Exercise — Leave the pictures out and reproduce all the entries word for word.

Input material —
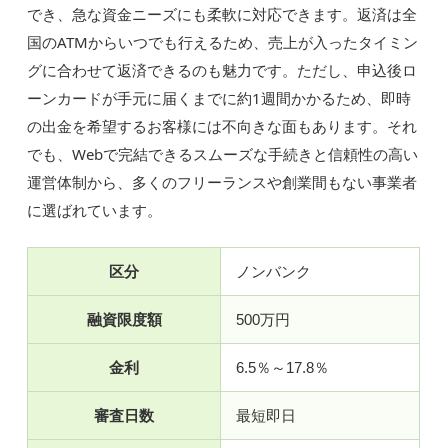
でき、急な資金ニーズにも柔軟に対応できます。返済は全
国のATMからいつでも行えるため、売上が入ったタイミン
グに合わせて返済できるのも魅力です。ただし、申込後ロ
ーンカードが手元に届くまでに約1週間かかるため、即時
の出金を希望するお客様には不向きな面もあります。それ
でも、Webで完結できるスムーズな手続きと信頼性の高い
運営体制から、多くのフリーランスや創業間もない事業者
に選ばれています。
区分
ノンバンク
融資限度額
500万円
金利
6.5％～17.8％
審査日数
最短即日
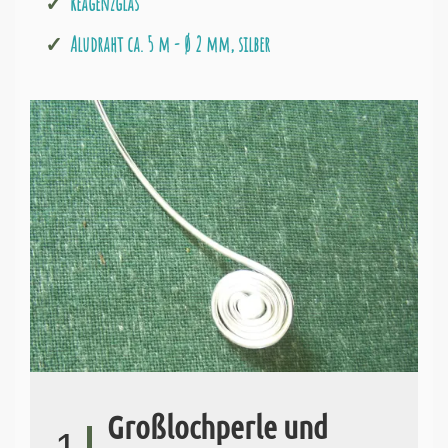
Reagenzglas
Aludraht ca. 5 m - Ø 2 mm, silber
Großlochperle und
1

Response area —
でき、急な資金ニーズにも柔軟に対応できます。返済は全
国のATMからいつでも行えるため、売上が入ったタイミン
グに合わせて返済できるのも魅力です。ただし、申込後ロ
ーンカードが手元に届くまでに約1週間かかるため、即時
の出金を希望するお客様には不向きな面もあります。それ
でも、Webで完結できるスムーズな手続きと信頼性の高い
運営体制から、多くのフリーランスや創業間もない事業者
に選ばれています。
区分
ノンバンク
融資限度額
500万円
金利
6.5％～17.8％
審査日数
最短即日
Reagenzglas
Aludraht ca. 5 m - Ø 2 mm, silber
Großlochperle und
1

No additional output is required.